Giovedì 18 Aprile 2024

Il papà non vuole lasciare la mano della figlia morta

Terremoto Turchia, la foto che spezza il cuore: un padre tiene la mano della figlia morta

Terremoto Turchia, la foto che spezza il cuore: un padre tiene la mano della figlia morta

di Viviana

Ponchia

Le parole sono inutili, basta guardare le mani. Quella dell’uomo è arrossata dal freddo, il privilegio di essere vivi. La mano di Irmak sembra di alabastro. Ma restano agganciate e si parlano. Dicono: resta con me, non te ne andare. Dicono: io sarò sempre qui. Padre e figlia nel cuore della devastazione a Kahramanmaras. Mesut Hancer con quella giacca fosforescente potrebbe essere scambiato per un soccorritore. Irmak potrebbe essere una quindicenne che dorme. Sono immobili tutti e due. Di lei si intravede una guancia appoggiata sul cuscino, in lui non c’è la fretta di chi lotta contro il tempo perché il tempo si è fermato. Intorno stanno sparpagliati i pezzi di un mondo che è diventato cratere lunare, discarica, spiaggia stravolta dai relitti dopo la mareggiata. Non c’è sopra e non c’è sotto: è venuto tutto giù e poi è come se fosse imploso e rigettato di nuovo dal centro della terra. Mattoni, travi, materassi, brandelli di lenzuola, almeno non fossero rosa. E l’inconsistenza maligna dei fiocchi di neve. Le mani agganciate di Mesut e di sua figlia sono l’epicentro del dolore e della resistenza, più sante delle labbra che pregano. Questa è la nostra casa. Ora gli altri vedono solo macerie e ganci arrugginiti, ma è qui che ti ho dato l’ultima buonanotte.

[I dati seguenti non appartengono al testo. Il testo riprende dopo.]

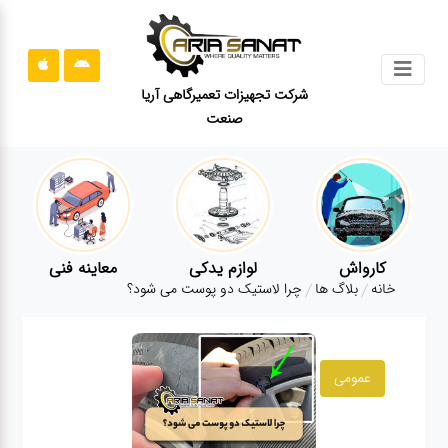
جستجو
شرکت تجهیزات تعمیرگاهی آریا
صنعت
محصولات
قوانین
سایت
ارتباط
باما
کارواش
لوازم یدکی
معاینه فنی
خانه
بلاگ ها
چرا لاستیک دو پوست می شود؟
درباره
ما
بلاگ
عمومی
محصولات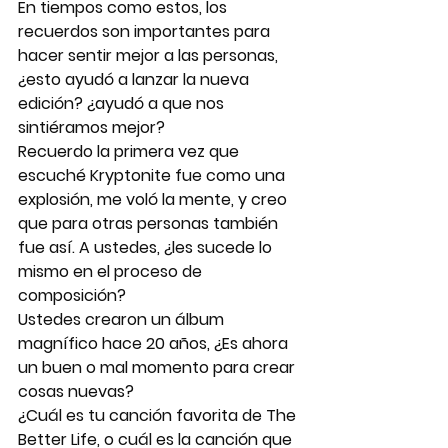
En tiempos como estos, los 
recuerdos son importantes para 
hacer sentir mejor a las personas, 
¿esto ayudó a lanzar la nueva 
edición? ¿ayudó a que nos 
sintiéramos mejor? 
Recuerdo la primera vez que 
escuché Kryptonite fue como una 
explosión, me voló la mente, y creo 
que para otras personas también 
fue así. A ustedes, ¿les sucede lo 
mismo en el proceso de 
composición?
Ustedes crearon un álbum 
magnífico hace 20 años, ¿Es ahora 
un buen o mal momento para crear 
cosas nuevas?
¿Cuál es tu canción favorita de The 
Better Life, o cuál es la canción que 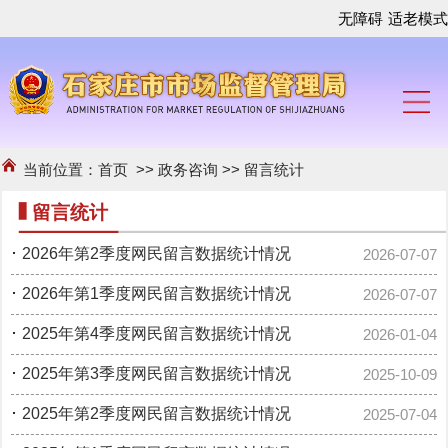
无障碍
适老模式
当前位置：
首页
>>
政务咨询
>>
留言统计
留言统计
·
2026年第2季度网民留言数据统计情况
2026-07-07
·
2026年第1季度网民留言数据统计情况
2026-07-07
·
2025年第4季度网民留言数据统计情况
2026-01-04
·
2025年第3季度网民留言数据统计情况
2025-10-09
·
2025年第2季度网民留言数据统计情况
2025-07-04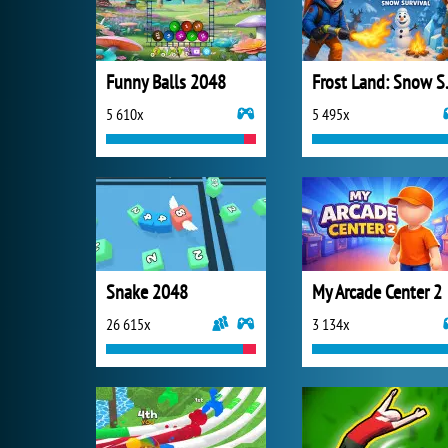
Funny Balls 2048
Frost 
5 610x
5 495x
Snake 2048
My Arcade Center 2
26 615x
3 134x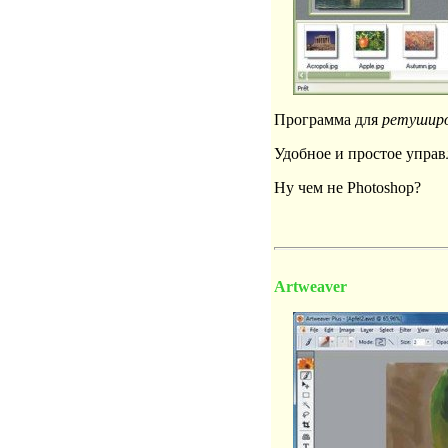
Программа для
ретушир
Удобное и простое управ
Ну чем не Photoshop?
Artweaver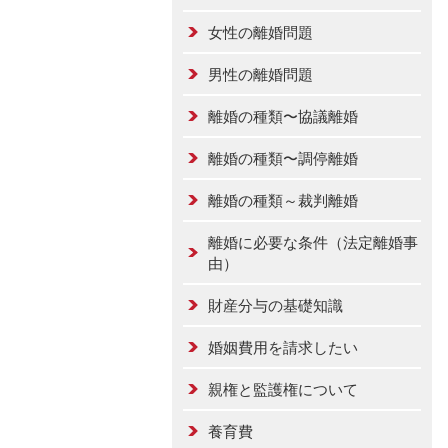
女性の離婚問題
男性の離婚問題
離婚の種類〜協議離婚
離婚の種類〜調停離婚
離婚の種類～裁判離婚
離婚に必要な条件（法定離婚事
由）
財産分与の基礎知識
婚姻費用を請求したい
親権と監護権について
養育費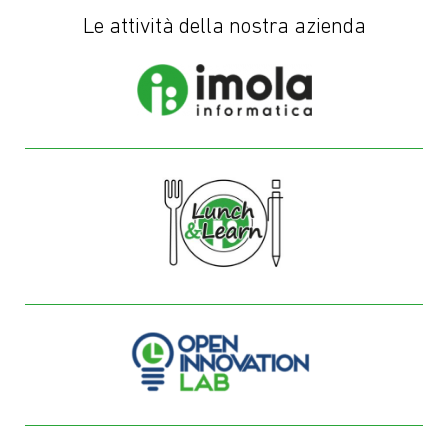
Le attività della nostra azienda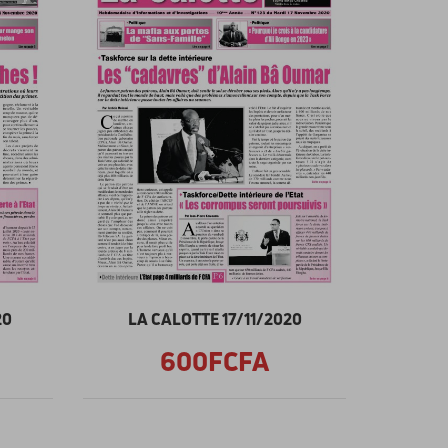
20
LA CALOTTE 17/11/2020
600FCFA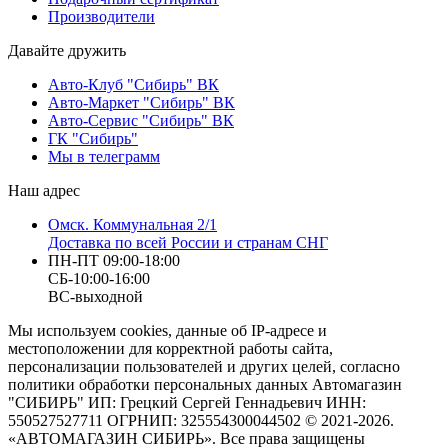
Производители
Давайте дружить
Авто-Клуб "Сибирь" ВК
Авто-Маркет "Сибирь" ВК
Авто-Сервис "Сибирь" ВК
ГК "Сибирь"
Мы в телеграмм
Наш адрес
Омск. Коммунальная 2/1
Доставка по всей России и странам СНГ
ПН-ПТ 09:00-18:00
СБ-10:00-16:00
ВС-выходной
Мы используем cookies, данные об IP-адресе и
местоположении для корректной работы сайта,
персонализации пользователей и других целей, согласно
политики обработки персональных данных Автомагазин
"СИБИРЬ" ИП: Грецкий Сергей Геннадьевич ИНН:
550527527711 ОГРНИП: 325554300044502 © 2021-2026.
«АВТОМАГАЗИН СИБИРЬ». Все права защищены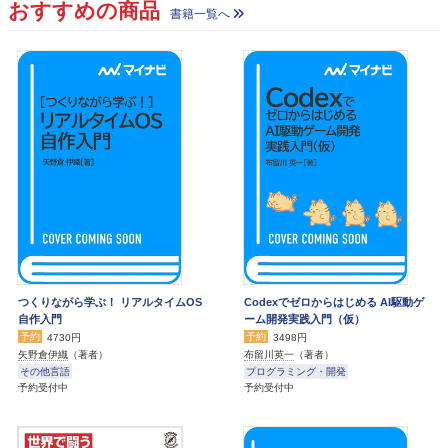
おすすめの商品
書籍一覧へ
つくりながら学ぶ！ リアルタイムOS
Codexでゼロからはじめる AI駆動ゲ
自作入門
ーム開発実践入門（仮）
予約
予約
4730円
3498円
矢野倉伊織
（著者）
布留川英一
（著者）
その他言語
プログラミング・開発
予約受付中
予約受付中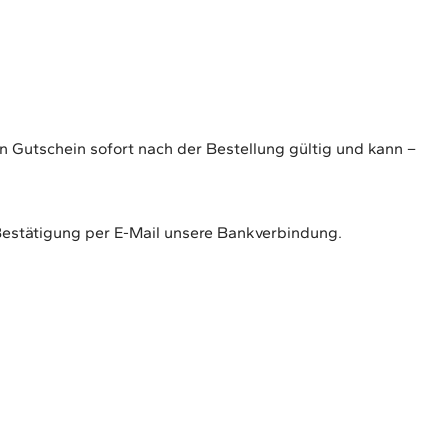
n Gutschein sofort nach der Bestellung gültig und kann –
-Bestätigung per E-Mail unsere Bankverbindung.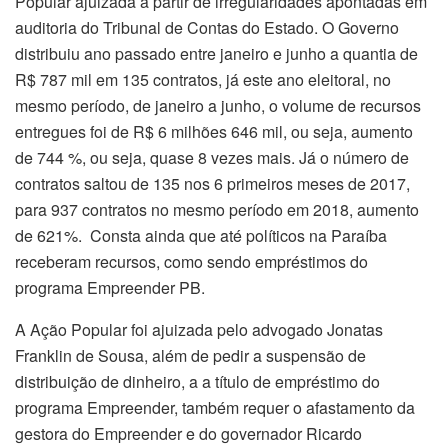
Popular ajuizada a partir de irregularidades apontadas em
auditoria do Tribunal de Contas do Estado. O Governo
distribuiu ano passado entre janeiro e junho a quantia de
R$ 787 mil em 135 contratos, já este ano eleitoral, no
mesmo período, de janeiro a junho, o volume de recursos
entregues foi de R$ 6 milhões 646 mil, ou seja, aumento
de 744 %, ou seja, quase 8 vezes mais. Já o número de
contratos saltou de 135 nos 6 primeiros meses de 2017,
para 937 contratos no mesmo período em 2018, aumento
de 621%. Consta ainda que até políticos na Paraíba
receberam recursos, como sendo empréstimos do
programa Empreender PB.
A Ação Popular foi ajuizada pelo advogado Jonatas
Franklin de Sousa, além de pedir a suspensão de
distribuição de dinheiro, a a título de empréstimo do
programa Empreender, também requer o afastamento da
gestora do Empreender e do governador Ricardo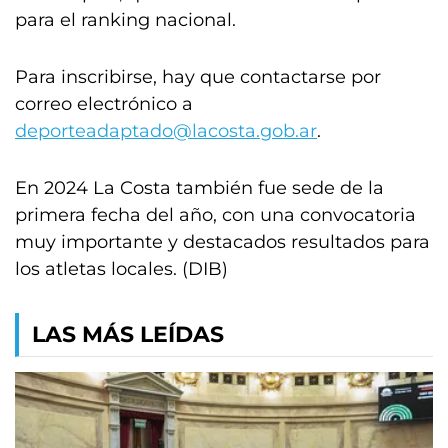
para el ranking nacional.
Para inscribirse, hay que contactarse por
correo electrónico a
deporteadaptado@lacosta.gob.ar
.
En 2024 La Costa también fue sede de la
primera fecha del año, con una convocatoria
muy importante y destacados resultados para
los atletas locales. (DIB)
LAS MÁS LEÍDAS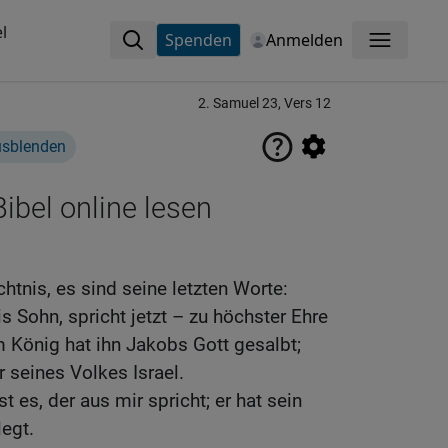
l
Spenden
Anmelden
Menü
2. Samuel 23, Vers 12
usblenden
ibel online lesen
htnis, es sind seine letzten Worte:
is Sohn, spricht jetzt – zu höchster Ehre
m König hat ihn Jakobs Gott gesalbt;
r seines Volkes Israel.
 es, der aus mir spricht; er hat sein
egt.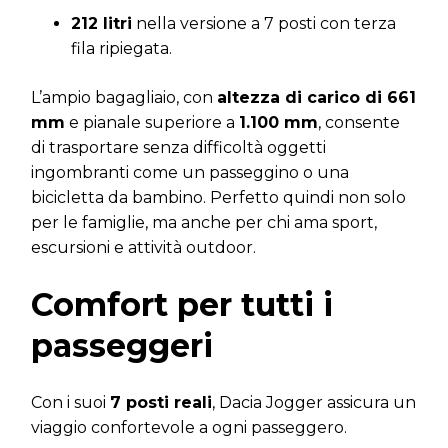
212 litri
nella versione a 7 posti con terza
fila ripiegata.
L’ampio bagagliaio, con
altezza di carico di 661
mm
e pianale superiore a
1.100 mm
, consente
di trasportare senza difficoltà oggetti
ingombranti come un passeggino o una
bicicletta da bambino. Perfetto quindi non solo
per le famiglie, ma anche per chi ama sport,
escursioni e attività outdoor.
Comfort per tutti i
passeggeri
Con i suoi
7 posti reali
, Dacia Jogger assicura un
viaggio confortevole a ogni passeggero.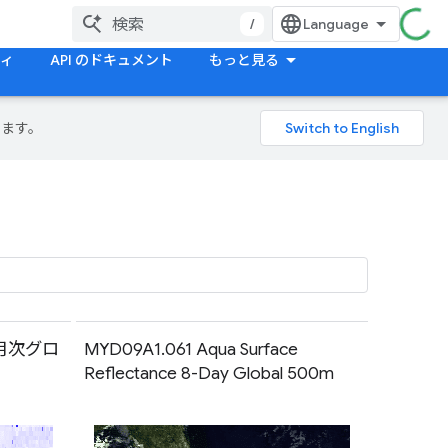
/
ティ
API のドキュメント
もっと見る
ります。
大気月次グロ
MYD09A1.061 Aqua Surface
Reflectance 8-Day Global 500m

Posso contare tutte le ossa della tua mano bellissima, Irmak: ventisette, intatte. Accarezzavi i gatti e tagliavi le verdure con quella mano, te la passavi fra i capelli. La tengo nella mia come ho fatto da quando sei nata. Finché non mi portano via, fino a quando magari non ti svegli. Perché i terremoti rovinano i sogni della gente che dorme? Non puoi vedere, io non sento. Però le nostre mani continuano a parlare. Ho freddo, ma stai tranquilla: papà non si muove.